Actually, “Amistad Murals” is shorthand for the set of six panels painted by renowned muralist Hale Woodruff to commemorate the centennial of Talladega College in 1939. Only three of the panels depict scenes of the Amistad slave revolt; the other three show the artist’s rendition of the Underground Railroad, TC’s first registration day at Swayne Hall and the construction of the Savery Library, which has housed the murals until now.
The High Museum will remove the murals from the library and transport them to Atlanta, where restoration experts will painstakingly clean them and make any necessary repairs.

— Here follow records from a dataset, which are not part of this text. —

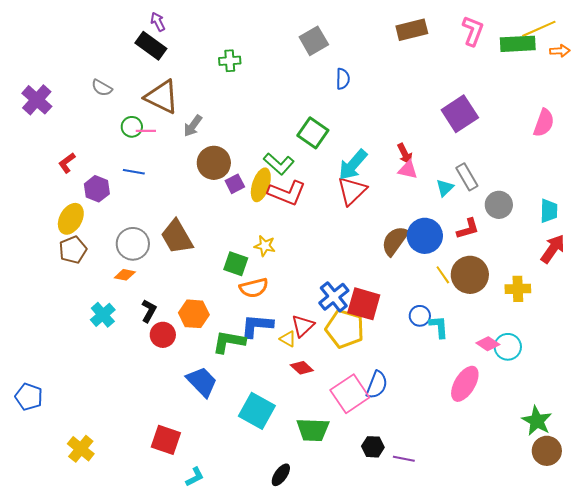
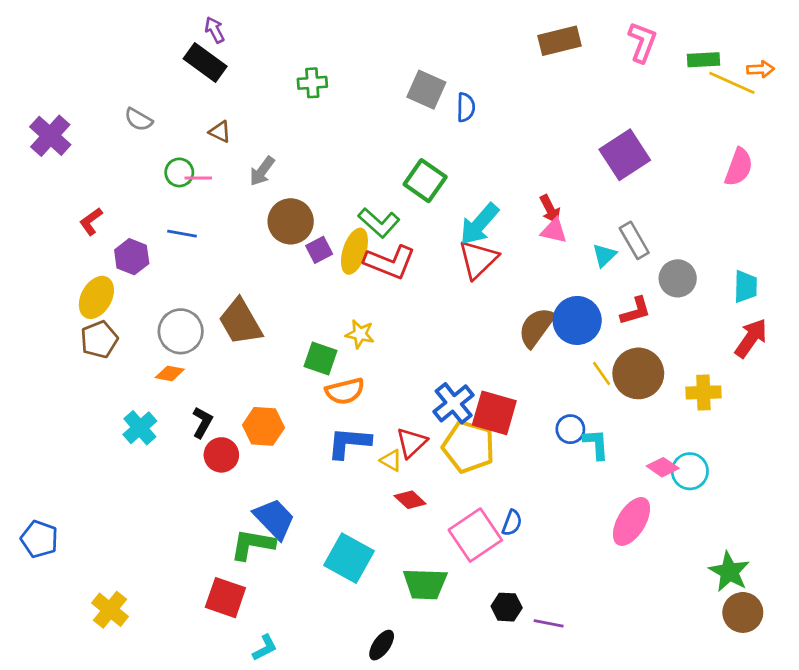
yellow line: (539, 29) -> (732, 83), moved, turned 48
gray square: (314, 41) -> (426, 90), moved, turned -36
green rectangle: (518, 44) -> (703, 60), size x0.7
brown triangle: (162, 97) -> (220, 132), size x0.5
green L-shape: (229, 342) -> (253, 545), moved
blue semicircle: (377, 385) -> (512, 523), size x0.7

Afterward, the murals will be on display at the High for four months. Then, they will embark on a two-year tour around the country.
Where they finally will come to rest is still a question. They will require a climate-controlled environment that doesn’t exist at Talladega College — yet.
Hawkins envisions a state-of-the-art museum at TC as the permanent home of the murals. He knows it’s a big undertaking that will require enormous fundraising, and it’s likely to take all of the three years he has to work on it. But he also knows the future of the $40 million murals is at stake.
Talladega College is a private institution and the money should come from private sources. But the state, the city and the county all stand to benefit from having the famous and newly restored murals here in a facility appropriate to display them. Every level of government should offer whatever fundraising assistance they have available to make sure the museum is built.